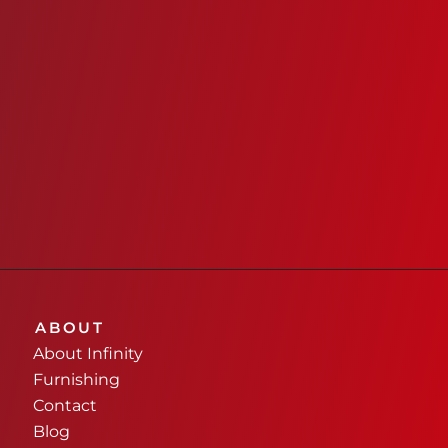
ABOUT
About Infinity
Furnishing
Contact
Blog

* * *

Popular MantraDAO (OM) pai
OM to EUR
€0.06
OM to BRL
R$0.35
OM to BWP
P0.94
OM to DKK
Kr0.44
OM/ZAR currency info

● TASK DESCRIPTION
The line above containing "Popular MantraDAO (OM) pai", the line containing "OM/ZAR currency info", and every line between them are to be transcribed exactly; no other line is wanted.

● RESPONSE TO THIS TASK
Popular MantraDAO (OM) pai
OM to EUR
€0.06
OM to BRL
R$0.35
OM to BWP
P0.94
OM to DKK
Kr0.44
OM/ZAR currency info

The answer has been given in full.